(Source information Opens)

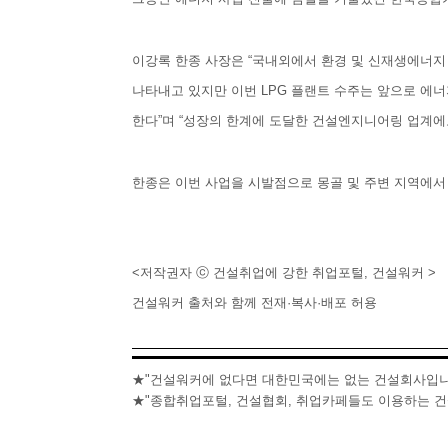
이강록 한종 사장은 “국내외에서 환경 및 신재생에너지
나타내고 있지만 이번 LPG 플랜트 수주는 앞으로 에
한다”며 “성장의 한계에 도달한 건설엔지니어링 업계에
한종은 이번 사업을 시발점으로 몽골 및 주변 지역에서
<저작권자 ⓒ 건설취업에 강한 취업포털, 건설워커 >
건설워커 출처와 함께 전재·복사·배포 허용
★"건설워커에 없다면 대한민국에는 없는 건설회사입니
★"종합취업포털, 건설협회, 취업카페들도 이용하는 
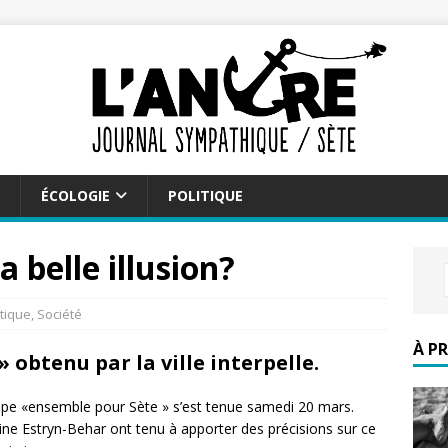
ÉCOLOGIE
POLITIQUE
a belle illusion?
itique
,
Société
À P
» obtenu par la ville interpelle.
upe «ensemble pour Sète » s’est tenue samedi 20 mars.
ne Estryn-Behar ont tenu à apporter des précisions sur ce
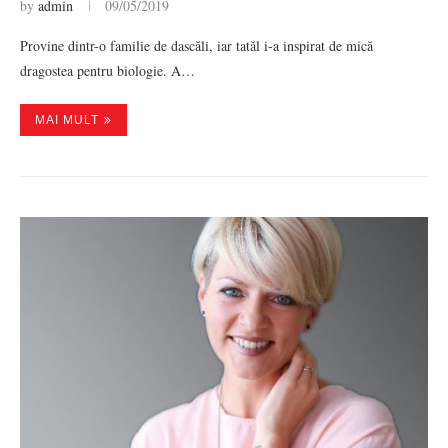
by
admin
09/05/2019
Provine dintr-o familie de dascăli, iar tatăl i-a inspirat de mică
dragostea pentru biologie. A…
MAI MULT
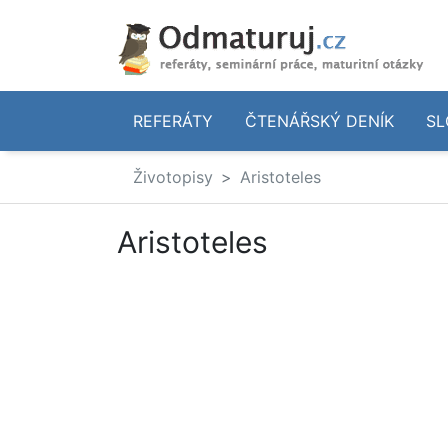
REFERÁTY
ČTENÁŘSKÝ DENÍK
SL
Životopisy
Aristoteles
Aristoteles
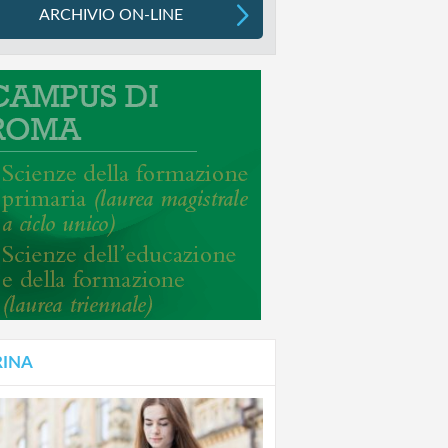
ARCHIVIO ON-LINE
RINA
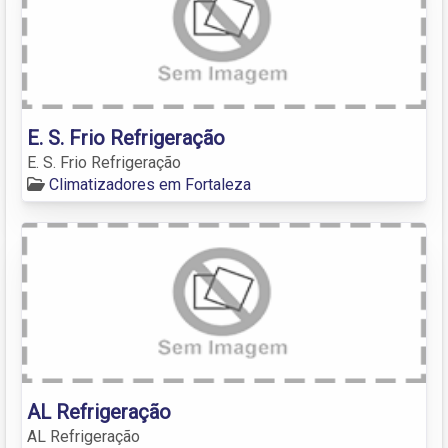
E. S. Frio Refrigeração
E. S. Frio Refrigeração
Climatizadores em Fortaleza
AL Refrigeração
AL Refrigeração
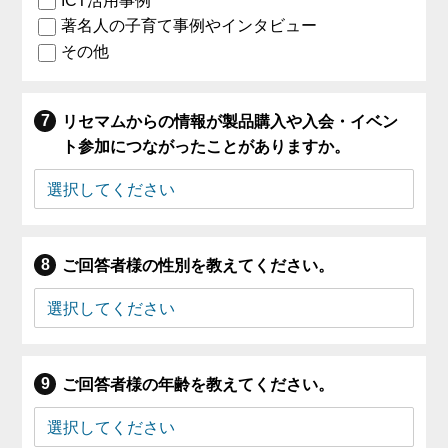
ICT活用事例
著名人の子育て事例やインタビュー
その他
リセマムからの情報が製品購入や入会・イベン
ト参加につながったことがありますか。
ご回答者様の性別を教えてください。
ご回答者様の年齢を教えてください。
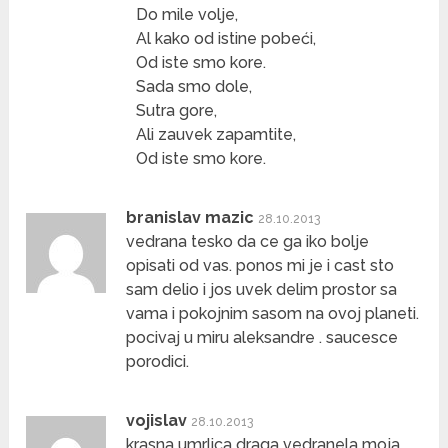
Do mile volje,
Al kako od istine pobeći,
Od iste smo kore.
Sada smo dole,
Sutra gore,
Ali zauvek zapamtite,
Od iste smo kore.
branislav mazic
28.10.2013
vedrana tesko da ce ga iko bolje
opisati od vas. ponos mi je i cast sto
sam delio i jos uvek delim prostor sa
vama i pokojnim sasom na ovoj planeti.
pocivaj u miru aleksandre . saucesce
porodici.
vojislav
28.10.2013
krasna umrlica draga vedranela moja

(Source information Closes)
(Source information Opens)

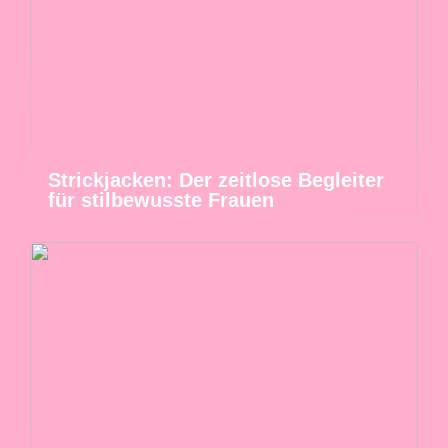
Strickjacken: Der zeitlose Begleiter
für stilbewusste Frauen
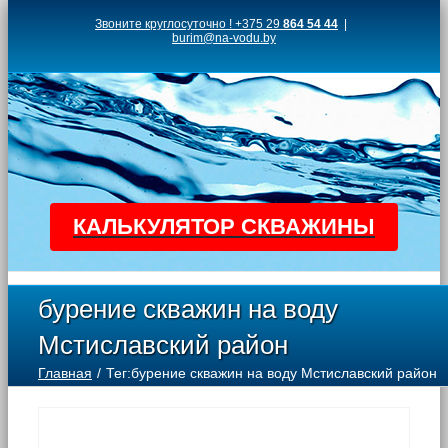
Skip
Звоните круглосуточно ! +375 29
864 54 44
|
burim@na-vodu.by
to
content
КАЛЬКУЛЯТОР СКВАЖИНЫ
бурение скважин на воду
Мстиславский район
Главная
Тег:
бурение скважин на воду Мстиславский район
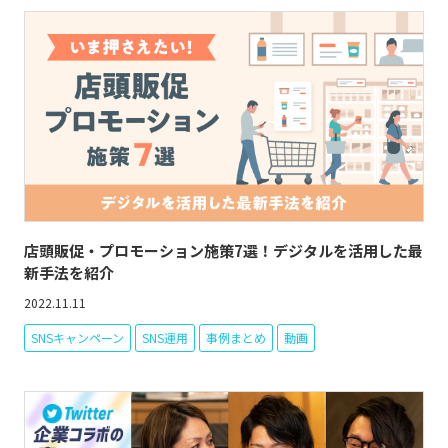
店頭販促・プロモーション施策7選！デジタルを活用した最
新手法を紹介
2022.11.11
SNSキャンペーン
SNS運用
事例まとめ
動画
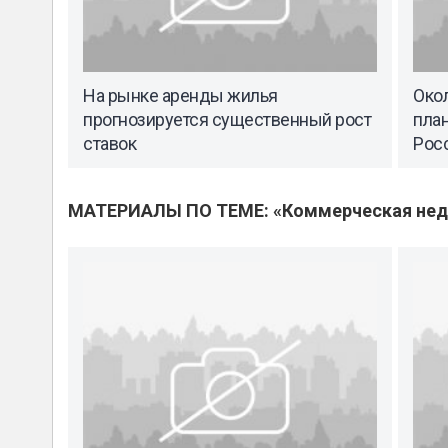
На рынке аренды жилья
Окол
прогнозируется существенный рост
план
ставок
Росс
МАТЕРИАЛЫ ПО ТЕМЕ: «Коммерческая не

(Source information Closes)
(Source information Opens)

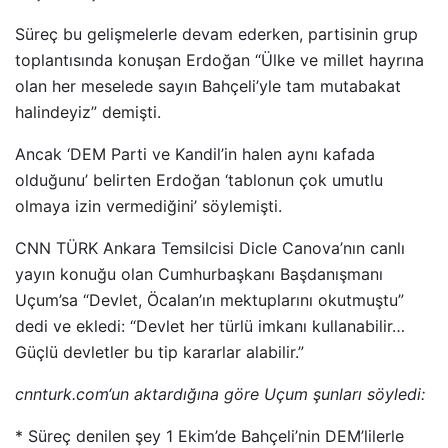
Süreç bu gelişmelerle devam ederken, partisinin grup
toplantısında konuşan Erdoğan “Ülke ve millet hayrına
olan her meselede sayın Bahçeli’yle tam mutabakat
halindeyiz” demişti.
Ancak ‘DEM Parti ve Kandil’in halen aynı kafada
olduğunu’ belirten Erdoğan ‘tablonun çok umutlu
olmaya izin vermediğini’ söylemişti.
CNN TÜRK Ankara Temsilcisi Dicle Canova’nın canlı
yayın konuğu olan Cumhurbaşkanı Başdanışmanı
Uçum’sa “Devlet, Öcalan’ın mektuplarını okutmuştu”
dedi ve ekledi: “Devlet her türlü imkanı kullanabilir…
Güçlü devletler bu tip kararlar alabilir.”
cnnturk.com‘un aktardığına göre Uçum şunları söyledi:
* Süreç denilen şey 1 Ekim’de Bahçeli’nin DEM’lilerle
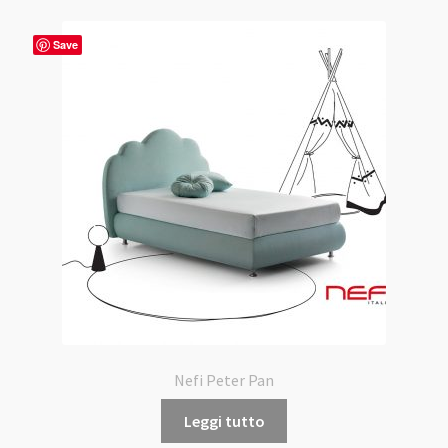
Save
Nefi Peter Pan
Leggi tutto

(Source information Closes)

*Brief*: Working from the entries above, please transcribe only the lines from the line with "건설협회, 취업카페들도 이용하는" through the line with "ARCHIVIO ON-LINE", exactly, with both end lines and without pictures.

*Answer for this exercise*:
★"종합취업포털, 건설협회, 취업카페들도 이용하는 
ÉCOLOGIE
POLITIQUE
a belle illusion?
itique
,
Société
À P
» obtenu par la ville interpelle.
upe «ensemble pour Sète » s’est tenue samedi 20 mars.
ne Estryn-Behar ont tenu à apporter des précisions sur ce
by
admin
09/05/2019
Provine dintr-o familie de dascăli, iar tatăl i-a inspirat de mică
dragostea pentru biologie. A…
MAI MULT
REFERÁTY
ČTENÁŘSKÝ DENÍK
SL
Životopisy
Aristoteles
Aristoteles
ARCHIVIO ON-LINE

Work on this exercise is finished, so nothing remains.